To address the high computational cost and manual material specification requirements in physics-based simulation for open-world static 3D scenes, this paper proposes MLLM-P3: a novel framework introducing zero-shot physical property perception via multimodal large language models (MLLMs), coupled with geometry-adaptive particle sampling (PGAS). The method reformulates physics modeling as material property distribution prediction and probabilistic dynamics solving. Integrating Gaussian splatting reconstruction, open-vocabulary 3D segmentation, multi-view inpainting, and material property distribution prediction (MPDP), MLLM-P3 enables fully automatic, parameter-free interactive physical simulation. On a single GPU, it generates high-fidelity motion sequences in just two minutes—surpassing state-of-the-art methods in motion realism. A user study confirms significant improvements in perceived naturalness and interactive utility.
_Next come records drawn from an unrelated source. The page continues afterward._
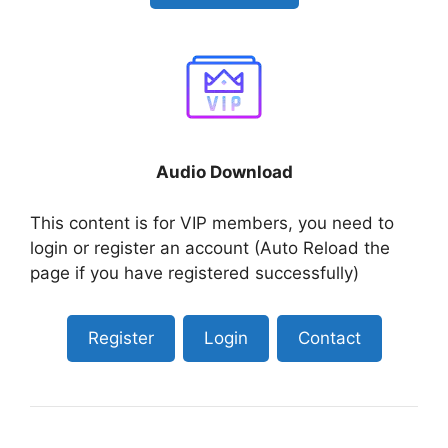
Audio Download
This content is for VIP members, you need to
login or register an account (Auto Reload the
page if you have registered successfully)
Register
Login
Contact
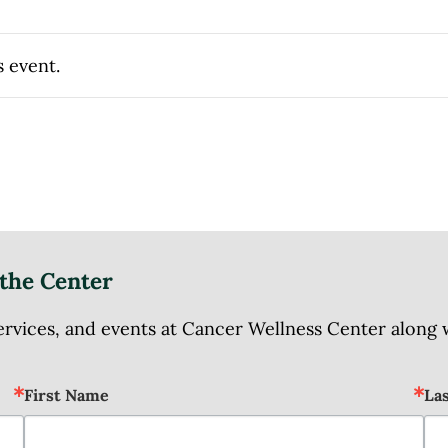
s event.
the Center
ices, and events at Cancer Wellness Center along wit
First Name
La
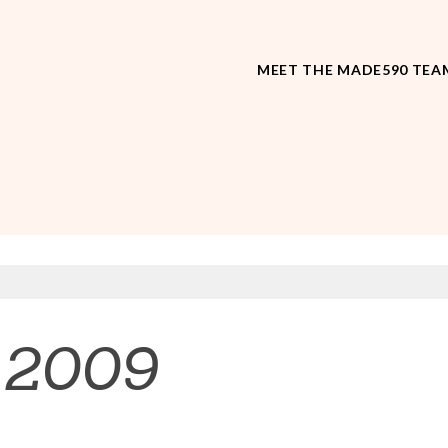
MEET THE MADE590 TEA
 2009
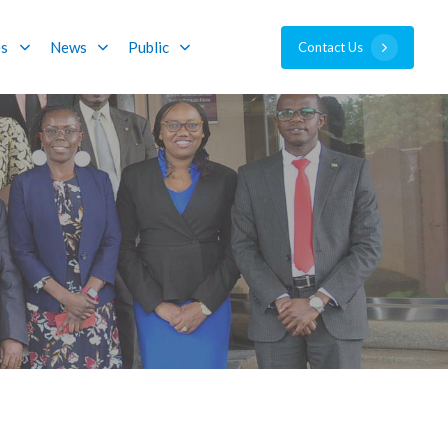
es
News
Public
C
o
n
t
a
c
t
U
s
Recent advancements in 3D generation models have opened new possibilities for simulating dynamic 3D object movements and customizing behaviors, yet creating this content remains challenging. Current methods often require manual assignment of precise physical properties for simulations or rely on video generation models to predict them, which is computationally intensive. In this paper, we rethink the usage of multi-modal large language model (MLLM) in physics-based simulation, and present Sim Anything, a physics-based approach that endows static 3D objects with interactive dynamics. We begin with detailed scene reconstruction and object-level 3D open-vocabulary segmentation, progressing to multi-view image in-painting. Inspired by human visual reasoning, we propose MLLM-based Physical Property Perception (MLLM-P3) to predict mean physical properties of objects in a zero-shot manner. Based on the mean values and the object's geometry, the Material Property Distribution Prediction model (MPDP) model then estimates the full distribution, reformulating the problem as probability distribution estimation to reduce computational costs. Finally, we simulate objects in an open-world scene with particles sampled via the Physical-Geometric Adaptive Sampling (PGAS) strategy, efficiently capturing complex deformations and significantly reducing computational costs. Extensive experiments and user studies demonstrate our Sim Anything achieves more realistic motion than state-of-the-art methods within 2 minutes on a single GPU.